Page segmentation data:

------------------------------------------------------------

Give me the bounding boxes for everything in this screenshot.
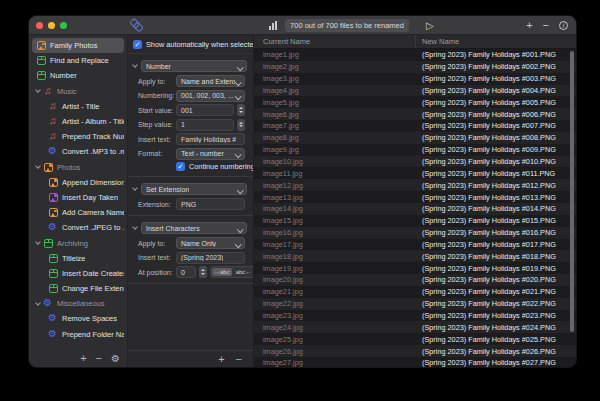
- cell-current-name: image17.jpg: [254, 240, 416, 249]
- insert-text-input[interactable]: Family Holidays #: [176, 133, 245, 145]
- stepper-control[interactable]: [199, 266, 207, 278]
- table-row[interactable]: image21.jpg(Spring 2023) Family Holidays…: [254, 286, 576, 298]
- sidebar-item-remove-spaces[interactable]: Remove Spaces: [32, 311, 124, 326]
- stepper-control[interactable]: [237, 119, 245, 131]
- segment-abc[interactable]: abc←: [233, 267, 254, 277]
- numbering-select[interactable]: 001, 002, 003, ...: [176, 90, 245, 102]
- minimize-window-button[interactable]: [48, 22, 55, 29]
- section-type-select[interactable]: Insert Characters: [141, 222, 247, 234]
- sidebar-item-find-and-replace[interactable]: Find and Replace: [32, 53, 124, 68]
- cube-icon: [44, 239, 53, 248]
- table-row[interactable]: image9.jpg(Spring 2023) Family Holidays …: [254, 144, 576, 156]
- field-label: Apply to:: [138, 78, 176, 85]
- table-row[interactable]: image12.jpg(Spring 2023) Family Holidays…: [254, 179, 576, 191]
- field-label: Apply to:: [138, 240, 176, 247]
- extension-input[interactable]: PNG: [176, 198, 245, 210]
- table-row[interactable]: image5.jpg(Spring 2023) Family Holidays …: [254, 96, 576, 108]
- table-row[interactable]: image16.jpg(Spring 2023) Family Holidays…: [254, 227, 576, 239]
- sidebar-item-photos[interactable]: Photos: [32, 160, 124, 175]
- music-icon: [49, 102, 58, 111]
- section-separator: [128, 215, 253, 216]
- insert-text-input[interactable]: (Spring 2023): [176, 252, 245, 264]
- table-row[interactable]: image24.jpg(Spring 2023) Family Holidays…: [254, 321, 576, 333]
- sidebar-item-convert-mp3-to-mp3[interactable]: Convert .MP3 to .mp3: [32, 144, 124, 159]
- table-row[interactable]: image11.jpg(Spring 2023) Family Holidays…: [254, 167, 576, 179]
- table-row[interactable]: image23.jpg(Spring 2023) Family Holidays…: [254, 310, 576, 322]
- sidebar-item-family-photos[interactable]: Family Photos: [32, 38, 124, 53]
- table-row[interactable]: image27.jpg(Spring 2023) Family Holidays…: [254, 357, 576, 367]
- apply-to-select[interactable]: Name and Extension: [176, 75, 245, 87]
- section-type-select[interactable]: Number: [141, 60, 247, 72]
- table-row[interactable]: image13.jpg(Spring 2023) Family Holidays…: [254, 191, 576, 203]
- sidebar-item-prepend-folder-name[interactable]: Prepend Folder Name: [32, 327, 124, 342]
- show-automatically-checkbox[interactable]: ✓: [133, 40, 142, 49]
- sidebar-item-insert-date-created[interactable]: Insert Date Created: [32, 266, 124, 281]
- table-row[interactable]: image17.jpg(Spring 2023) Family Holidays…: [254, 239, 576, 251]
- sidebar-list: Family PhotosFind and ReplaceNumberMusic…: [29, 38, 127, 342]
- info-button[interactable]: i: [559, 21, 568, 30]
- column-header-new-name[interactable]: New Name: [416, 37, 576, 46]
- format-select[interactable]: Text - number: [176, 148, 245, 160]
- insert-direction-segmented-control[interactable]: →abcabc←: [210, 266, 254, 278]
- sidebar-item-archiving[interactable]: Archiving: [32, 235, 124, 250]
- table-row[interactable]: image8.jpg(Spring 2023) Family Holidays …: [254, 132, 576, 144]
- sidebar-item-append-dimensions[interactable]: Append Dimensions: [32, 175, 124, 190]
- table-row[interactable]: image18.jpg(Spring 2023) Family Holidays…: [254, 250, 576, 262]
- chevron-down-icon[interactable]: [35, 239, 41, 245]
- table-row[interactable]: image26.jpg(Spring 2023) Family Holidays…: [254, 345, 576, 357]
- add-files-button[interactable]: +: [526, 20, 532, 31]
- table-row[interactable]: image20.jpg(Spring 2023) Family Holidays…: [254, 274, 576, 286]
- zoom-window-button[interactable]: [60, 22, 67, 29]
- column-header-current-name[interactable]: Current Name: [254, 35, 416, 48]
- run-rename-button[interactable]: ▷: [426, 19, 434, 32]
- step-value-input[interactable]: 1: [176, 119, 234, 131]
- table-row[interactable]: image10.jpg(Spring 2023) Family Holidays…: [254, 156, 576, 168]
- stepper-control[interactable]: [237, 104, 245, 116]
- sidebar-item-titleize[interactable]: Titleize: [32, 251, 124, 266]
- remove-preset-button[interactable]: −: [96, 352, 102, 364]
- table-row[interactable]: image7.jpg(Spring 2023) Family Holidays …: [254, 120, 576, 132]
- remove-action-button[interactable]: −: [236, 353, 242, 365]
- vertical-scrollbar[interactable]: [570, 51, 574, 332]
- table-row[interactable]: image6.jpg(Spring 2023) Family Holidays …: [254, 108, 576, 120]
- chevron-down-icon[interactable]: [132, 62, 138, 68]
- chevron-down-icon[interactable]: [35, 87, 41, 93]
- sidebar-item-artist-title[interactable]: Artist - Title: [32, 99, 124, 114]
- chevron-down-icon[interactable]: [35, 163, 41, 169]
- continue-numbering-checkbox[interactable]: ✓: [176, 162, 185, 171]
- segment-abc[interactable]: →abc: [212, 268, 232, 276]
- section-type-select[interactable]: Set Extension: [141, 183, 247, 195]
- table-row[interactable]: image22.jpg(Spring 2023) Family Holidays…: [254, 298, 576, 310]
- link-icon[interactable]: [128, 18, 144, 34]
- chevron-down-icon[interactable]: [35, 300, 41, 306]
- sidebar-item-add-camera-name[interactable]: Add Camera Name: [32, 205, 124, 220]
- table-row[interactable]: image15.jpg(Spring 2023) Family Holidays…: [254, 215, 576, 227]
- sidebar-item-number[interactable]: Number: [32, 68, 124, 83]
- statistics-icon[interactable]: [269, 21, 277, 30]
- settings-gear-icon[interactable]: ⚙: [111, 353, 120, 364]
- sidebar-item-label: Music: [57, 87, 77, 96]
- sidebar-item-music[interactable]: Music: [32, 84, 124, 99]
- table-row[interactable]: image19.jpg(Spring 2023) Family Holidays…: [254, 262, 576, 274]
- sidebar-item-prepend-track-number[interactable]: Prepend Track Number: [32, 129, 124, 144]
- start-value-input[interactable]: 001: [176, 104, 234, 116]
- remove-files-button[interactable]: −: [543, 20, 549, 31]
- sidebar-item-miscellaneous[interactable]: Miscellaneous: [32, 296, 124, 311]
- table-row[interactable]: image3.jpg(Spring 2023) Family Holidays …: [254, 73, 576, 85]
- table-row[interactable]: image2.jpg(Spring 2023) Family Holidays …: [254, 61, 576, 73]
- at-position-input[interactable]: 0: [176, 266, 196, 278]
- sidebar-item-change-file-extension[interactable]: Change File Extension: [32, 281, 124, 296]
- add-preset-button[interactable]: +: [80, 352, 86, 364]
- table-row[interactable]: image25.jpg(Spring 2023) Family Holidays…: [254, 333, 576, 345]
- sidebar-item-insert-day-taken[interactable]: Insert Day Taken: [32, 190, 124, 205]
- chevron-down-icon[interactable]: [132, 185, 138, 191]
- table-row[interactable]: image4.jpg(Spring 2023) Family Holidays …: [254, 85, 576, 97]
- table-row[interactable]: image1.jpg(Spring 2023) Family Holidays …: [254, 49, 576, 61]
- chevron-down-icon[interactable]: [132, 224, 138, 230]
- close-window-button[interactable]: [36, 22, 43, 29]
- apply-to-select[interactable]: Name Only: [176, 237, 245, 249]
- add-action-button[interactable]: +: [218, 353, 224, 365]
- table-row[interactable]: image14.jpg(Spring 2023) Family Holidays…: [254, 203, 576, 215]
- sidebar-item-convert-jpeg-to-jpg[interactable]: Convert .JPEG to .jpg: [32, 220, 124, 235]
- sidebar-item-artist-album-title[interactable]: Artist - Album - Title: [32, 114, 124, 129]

------------------------------------------------------------

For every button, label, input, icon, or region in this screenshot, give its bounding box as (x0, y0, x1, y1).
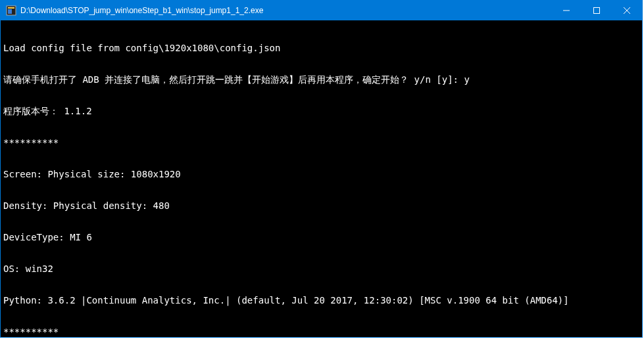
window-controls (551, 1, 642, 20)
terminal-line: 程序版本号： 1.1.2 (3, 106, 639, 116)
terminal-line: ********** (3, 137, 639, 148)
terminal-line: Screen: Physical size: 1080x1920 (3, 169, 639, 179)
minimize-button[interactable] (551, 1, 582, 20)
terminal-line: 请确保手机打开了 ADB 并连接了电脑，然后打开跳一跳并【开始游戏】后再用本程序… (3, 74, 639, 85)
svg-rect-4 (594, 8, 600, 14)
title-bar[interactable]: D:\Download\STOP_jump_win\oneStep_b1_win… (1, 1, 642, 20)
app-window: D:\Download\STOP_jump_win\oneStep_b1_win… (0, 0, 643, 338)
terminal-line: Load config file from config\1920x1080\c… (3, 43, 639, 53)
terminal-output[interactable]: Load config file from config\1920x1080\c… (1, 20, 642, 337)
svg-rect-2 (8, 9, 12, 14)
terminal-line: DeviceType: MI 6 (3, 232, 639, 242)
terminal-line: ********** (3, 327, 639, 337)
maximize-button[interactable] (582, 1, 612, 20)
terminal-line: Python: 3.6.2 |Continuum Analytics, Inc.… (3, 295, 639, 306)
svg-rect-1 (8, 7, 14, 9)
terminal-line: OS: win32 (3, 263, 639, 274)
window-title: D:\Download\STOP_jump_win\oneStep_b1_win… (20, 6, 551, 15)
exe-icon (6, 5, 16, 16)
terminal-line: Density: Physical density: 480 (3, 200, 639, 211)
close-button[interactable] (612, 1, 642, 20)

------------------------------------------------------------

Among the lines above, please find those with "artist" and copy them.

■ Response box:
- sidebar-item-artist-title[interactable]: Artist - Title: [32, 99, 124, 114]
- sidebar-item-artist-album-title[interactable]: Artist - Album - Title: [32, 114, 124, 129]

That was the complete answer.